I'm a newby here but have had some experience with IVIG for CIDP. I was diagnosed last year, began with 3 days of infusions then moved to 2 week interval infusions. (35 g in 500 ml - 3.5 hours - 170 lb male). After 5 months my MDs decided (arbitrarily) to go to 3 week interval infusion, whereupon I collapsed, arms, legs inoperable - emergency room, and 18 days palliative care in a retirement facility. I went from CIDP to GB and back and was not pleased. I stayed on the 2 week infusion schedule for 6 months, with the addition of cellcept (1 gram AM - 1 gram PM). I felt good on the 14th day often enough that I tried going to a 2-1/2 week schedule. This has been successful for the past 5 months although I feel just a bit run down late in the period. Starting in January (2015) I will try to go to a 3 week interval - same IVIG dose + same cellcept dose. I'm fairly confident - wish me luck. I do NOT look forward to a lifetime of infusions/cellcept and hope there is a future hope for cutting one or both down a bit.

I've been on a two-week (40 grams / day, for three consecutive days, for a total of 240 grams/month) for 10 months. I also take Imuran. The treatment is not perfect. And, not everyone recovers full function as this disease is insidious and unpredicatable. When I stopped denying this disease I found it much easier to move on in life. I always remember that my first diagnoses was ALS, and thank God I only have a CIDP that is 80% treatable.

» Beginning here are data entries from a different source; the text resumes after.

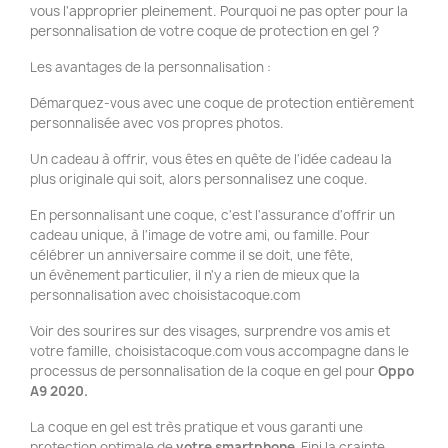
vous l'approprier pleinement. Pourquoi ne pas opter pour la
personnalisation de votre coque de protection en gel ?
Les avantages de la personnalisation :
Démarquez-vous avec une coque de protection entièrement
personnalisée avec vos propres photos.
Un cadeau à offrir, vous êtes en quête de l'idée cadeau la
plus originale qui soit, alors personnalisez une coque.
En personnalisant une coque, c'est l'assurance d'offrir un
cadeau unique, à l'image de votre ami, ou famille. Pour
célébrer un anniversaire comme il se doit, une fête,
un évènement particulier, il n'y a rien de mieux que la
personnalisation avec choisistacoque.com
Voir des sourires sur des visages, surprendre vos amis et
votre famille, choisistacoque.com vous accompagne dans le
processus de personnalisation de la coque en gel pour
Oppo
A9 2020.
La coque en gel est très pratique et vous garanti une
protection optimale de
votre smartphone
. Fini la crainte,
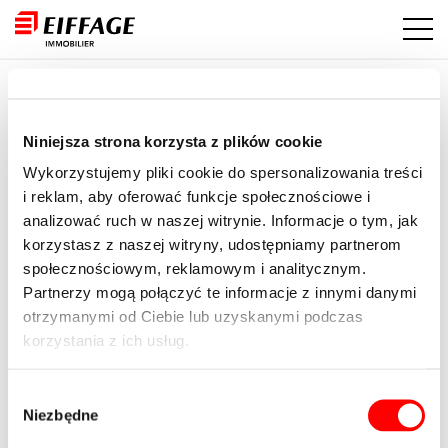
Eiffage Immobilier Polska
Niniejsza strona korzysta z plików cookie
ul. Domaniewska 28
02-672 Warszawa
Wykorzystujemy pliki cookie do spersonalizowania treści
i reklam, aby oferować funkcje społecznościowe i
tel:
+48 22 566 49 00
analizować ruch w naszej witrynie. Informacje o tym, jak
e-mail:
warszawa@eiffage.com
korzystasz z naszej witryny, udostępniamy partnerom
społecznościowym, reklamowym i analitycznym.
Oferta mieszkań
Partnerzy mogą połączyć te informacje z innymi danymi
Zajezdnia
otrzymanymi od Ciebie lub uzyskanymi podczas
Kierbedzia 4
korzystania z ich usług.
Nowy Kamionek
Wybór
Witryny Grupy
Niezbędne
zgody
Eiffage Polska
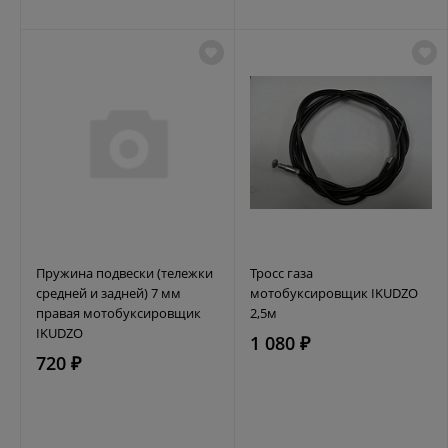
Пружина подвески (тележки
Тросс газа
средней и задней) 7 мм
мотобуксировщик IKUDZO
правая мотобуксировщик
2,5м
IKUDZO
1 080 ₽
720 ₽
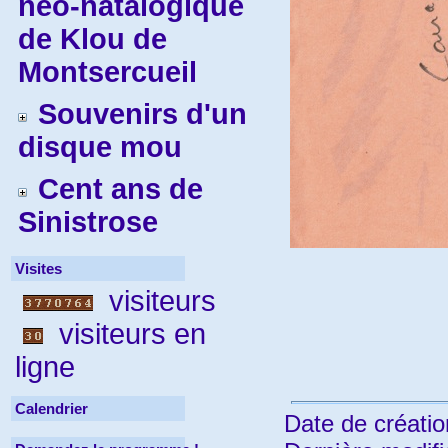
néo-natalogique
de Klou de
Montsercueil
Souvenirs d'un
disque mou
Cent ans de
Sinistrose
Visites
visiteurs
visiteurs en
ligne
Calendrier
Date de créatio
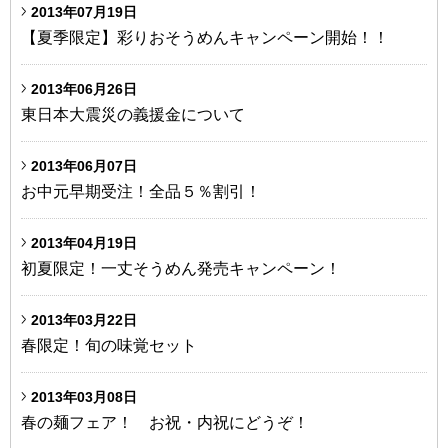
2013年07月19日
【夏季限定】彩りおそうめんキャンペーン開始！！
2013年06月26日
東日本大震災の義援金について
2013年06月07日
お中元早期受注！全品５％割引！
2013年04月19日
初夏限定！一丈そうめん発売キャンペーン！
2013年03月22日
春限定！旬の味覚セット
2013年03月08日
春の麺フェア！ お祝・内祝にどうぞ！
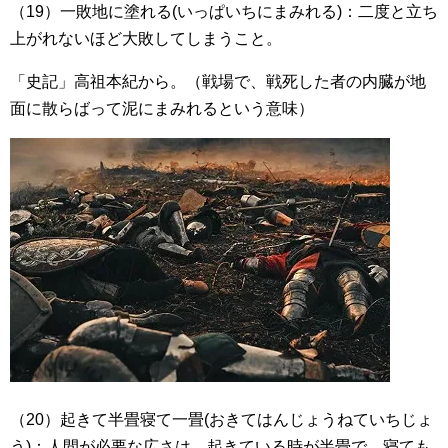
（19）一敗地に塗れる(いっぱいちにまみれる)：二度と立ち
上がれないほど大敗してしまうこと。
「史記」高祖本紀から。（戦場で、戦死した者の内臓が地
面に散らばって泥にまみれるという意味）
（20）起きて半畳寝て一畳(おきてはんじょうねていちじょ
う)：人間が必要な広さは、起きている時が半畳で、寝ても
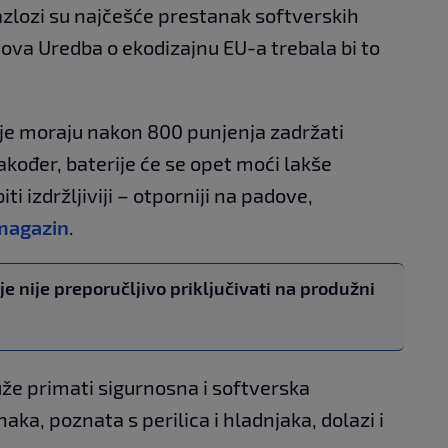
Razlozi su najčešće prestanak softverskih
. Nova Uredba o ekodizajnu EU-a trebala bi to
je moraju nakon 800 punjenja zadržati
kođer, baterije će se opet moći lakše
iti izdržljiviji – otporniji na padove,
magazin
.
e nije preporučljivo priključivati na produžni
uže primati sigurnosna i softverska
aka, poznata s perilica i hladnjaka, dolazi i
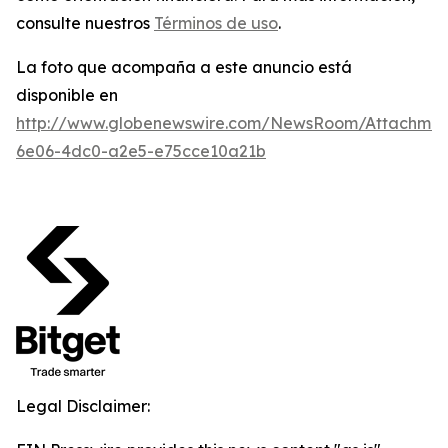
consulte nuestros
Términos de uso
.
La foto que acompaña a este anuncio está
disponible en
http://www.globenewswire.com/NewsRoom/Attachme
6e06-4dc0-a2e5-e75cce10a21b
Legal Disclaimer:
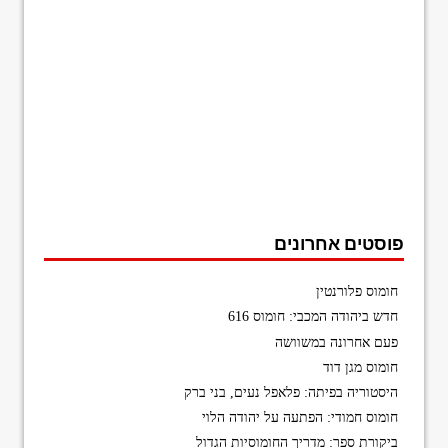
פוסטים אחרונים
חומוס פלורנטין
חדש ביהודה המכבי: חומוס 616
פעם אחרונה במשוושה
חומוס מגן דוד
היסטוריה בפיתה: פלאפל נעים, בני ברק
חומוס חמודי: הפתעה על יהודה הלוי
ביקורת ספר: מדריך החומוסיות הגדול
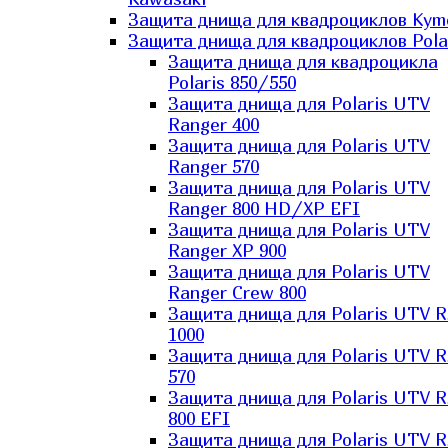
Защита днища для квадроциклов Kym
Защита днища для квадроциклов Pola
Защита днища для квадроцикла
Polaris 850/550
Защита днища для Polaris UTV
Ranger 400
Защита днища для Polaris UTV
Ranger 570
Защита днища для Polaris UTV
Ranger 800 HD/XP EFI
Защита днища для Polaris UTV
Ranger XP 900
Защита днища для Polaris UTV
Ranger Сrew 800
Защита днища для Polaris UTV 
1000
Защита днища для Polaris UTV 
570
Защита днища для Polaris UTV 
800 EFI
Защита днища для Polaris UTV 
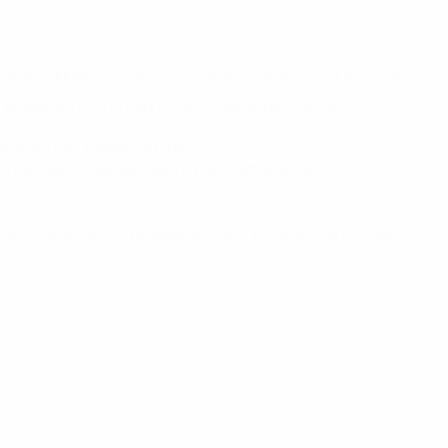
dem alle Akteure im europäischen Fußball CO
-Emissionen
2
, bewerten und entsprechend reagieren können.
anden ist, basiert auf der
Methodik des
ich der Nachhaltigkeitsberichterstattung von
mehr Konsistenz, Transparenz und Vergleichbarkeit der
ch
.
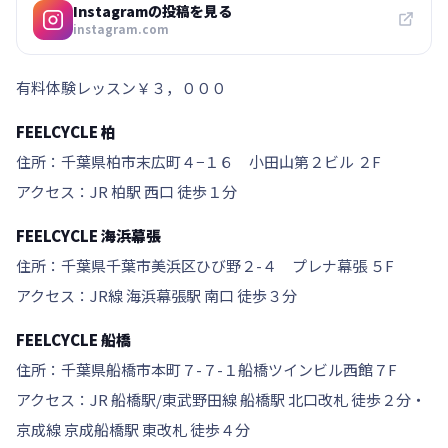
Instagramの投稿を見る
instagram.com
有料体験レッスン￥３，０００
FEELCYCLE 柏
住所：千葉県柏市末広町４−１６ 小田山第２ビル ２F
アクセス：JR 柏駅 西口 徒歩１分
FEELCYCLE 海浜幕張
住所：千葉県千葉市美浜区ひび野２-４ プレナ幕張 ５F
アクセス：JR線 海浜幕張駅 南口 徒歩３分
FEELCYCLE 船橋
住所：千葉県船橋市本町７-７-１船橋ツインビル西館７F
アクセス：JR 船橋駅/東武野田線 船橋駅 北口改札 徒歩２分・
京成線 京成船橋駅 東改札 徒歩４分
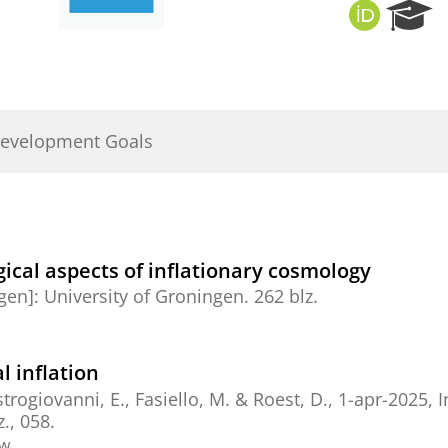
O
R
R
e
C
s
I
e
D
a
r
Development Goals
c
h
P
o
r
t
cal aspects of inflationary cosmology
a
ngen]:
University of Groningen
.
262 blz.
l
l inflation
trogiovanni, E.
, Fasiello, M. &
Roest, D.
,
1-apr-2025
,
I
z.
, 058.
ew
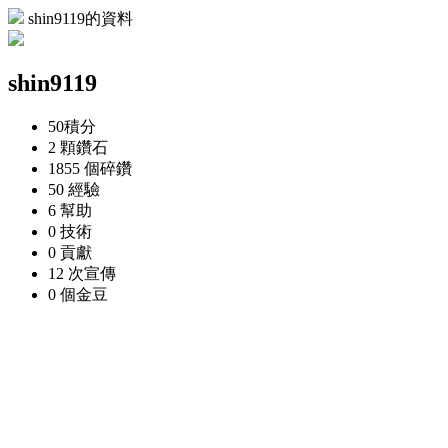
shin9119的資料
shin9119
50
積分
2 顆
鑽石
1855 個
碎鑽
50
經驗
6
幫助
0
技術
0
貢獻
12 次
宣傳
0 個
金豆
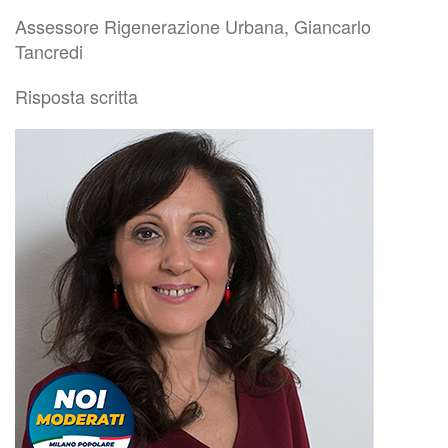
Assessore Rigenerazione Urbana, Giancarlo
Tancredi
Risposta scritta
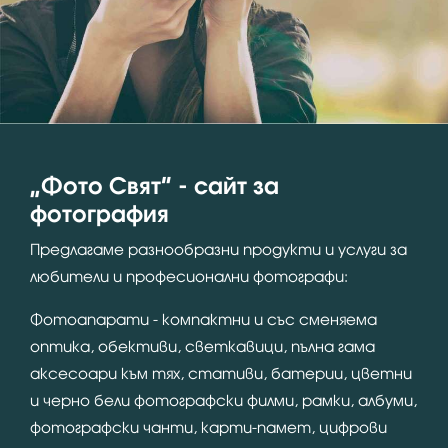
“Фото Свят” - сайт за
фотография
Предлагаме разнообразни продукти и услуги за
любители и професионални фотографи:
Фотоапарати - компактни и със сменяема
оптика, обективи, светкавици, пълна гама
аксесоари към тях, стативи, батерии, цветни
и черно бели фотографски филми, рамки, албуми,
фотографски чанти, карти-памет, цифрови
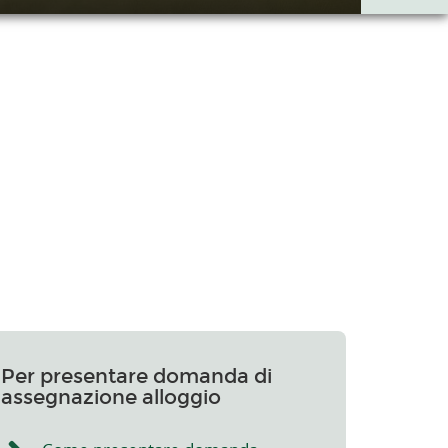
Per presentare domanda di
assegnazione alloggio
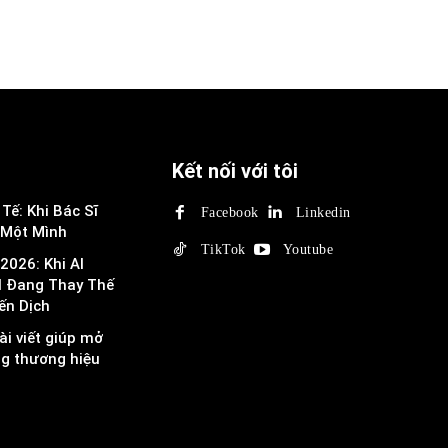
Kết nối với tôi
Tế: Khi Bác Sĩ
Facebook
Linkedin
 Một Mình
TikTok
Youtube
2026: Khi AI
I Đang Thay Thế
ến Dịch
ài viết giúp mở
ng thương hiệu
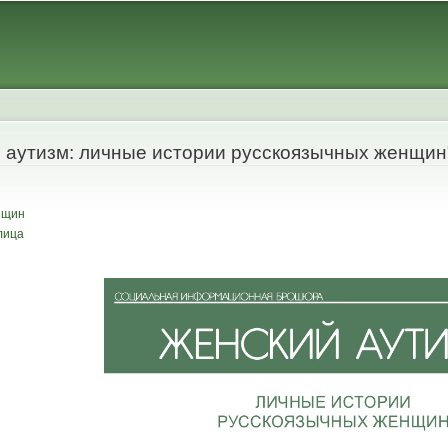
Skip to
main
content
аутизм: личные истории русскоязычных женщин
нщин
лица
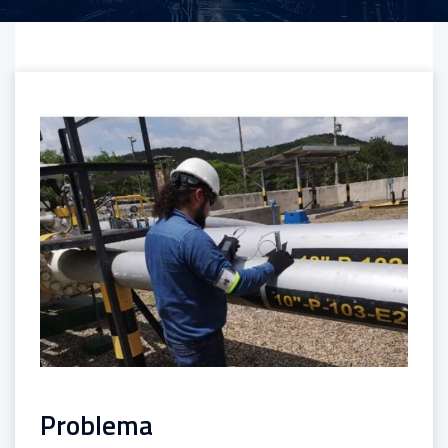
Problema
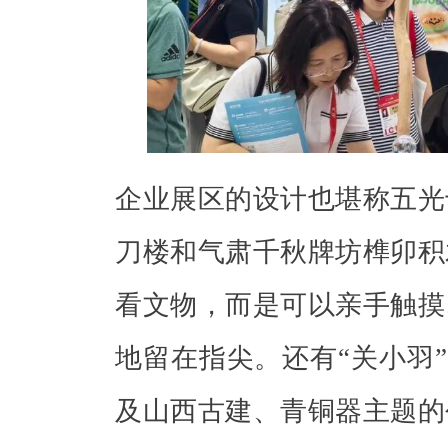
企业展区的设计也堪称五光
刀楼和气肃千秋牌坊榫卯积
看文物，而是可以亲手触摸
地留在指尖。还有“关小羽”
及山西古建、青铜器主题的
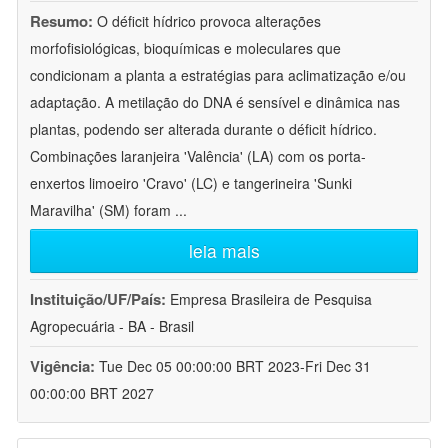
Resumo:
O déficit hídrico provoca alterações
morfofisiológicas, bioquímicas e moleculares que
condicionam a planta a estratégias para aclimatização e/ou
adaptação. A metilação do DNA é sensível e dinâmica nas
plantas, podendo ser alterada durante o déficit hídrico.
Combinações laranjeira 'Valência' (LA) com os porta-
enxertos limoeiro 'Cravo' (LC) e tangerineira 'Sunki
Maravilha' (SM) foram
...
leia mais
Instituição/UF/País:
Empresa Brasileira de Pesquisa
Agropecuária - BA - Brasil
Vigência:
Tue Dec 05 00:00:00 BRT 2023-Fri Dec 31
00:00:00 BRT 2027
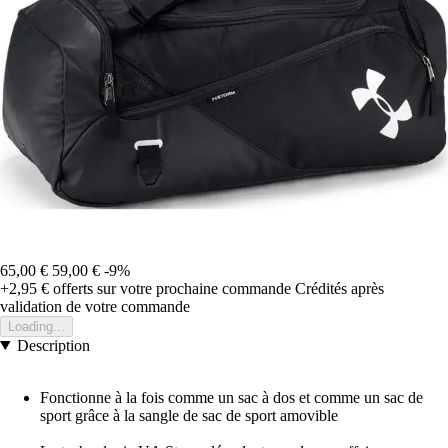
65,00 €
59,00 €
-9%
+2,95 €
offerts sur votre prochaine commande
Crédités après
validation de votre commande
Loading...
Description
Fonctionne à la fois comme un sac à dos et comme un sac de
sport grâce à la sangle de sac de sport amovible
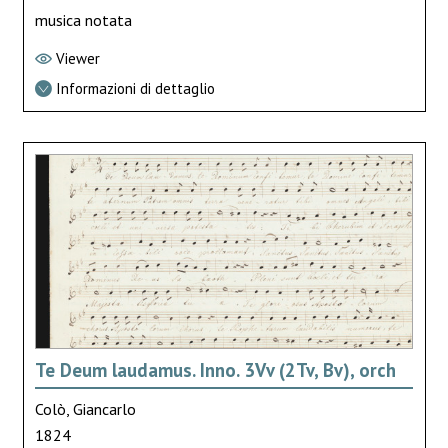
musica notata
Viewer
Informazioni di dettaglio
Te Deum laudamus. Inno. 3Vv (2Tv, Bv), orch
Colò, Giancarlo
1824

CIDP = malfunctioning IgG, i.e., chronic. All IvIG does is swarm the body with functioning IgG antibodies to create a cascade complex of cellular reactions, therefore no reaction to treatment can be the same for everyone.

Go back to a two-week infusion with increase igG dose; IgG is very benign and can be increase to 300/400 grams or more. Remember, you are just a medical dart board and the neuro is trying to score nearer and nearer the bull's eye.